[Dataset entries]
++++
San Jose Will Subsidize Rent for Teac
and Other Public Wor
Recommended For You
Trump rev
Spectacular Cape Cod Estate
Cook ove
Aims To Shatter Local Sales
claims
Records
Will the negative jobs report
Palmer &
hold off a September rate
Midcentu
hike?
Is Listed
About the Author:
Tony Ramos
++++
__Task instructions__: Nothing is to be left out; every record above must be repeated exactly.

__Answer space__:
San Jose Will Subsidize Rent for Teac
and Other Public Wor
Recommended For You
Trump rev
Spectacular Cape Cod Estate
Cook ove
Aims To Shatter Local Sales
claims
Records
Will the negative jobs report
Palmer &
hold off a September rate
Midcentu
hike?
Is Listed
About the Author:
Tony Ramos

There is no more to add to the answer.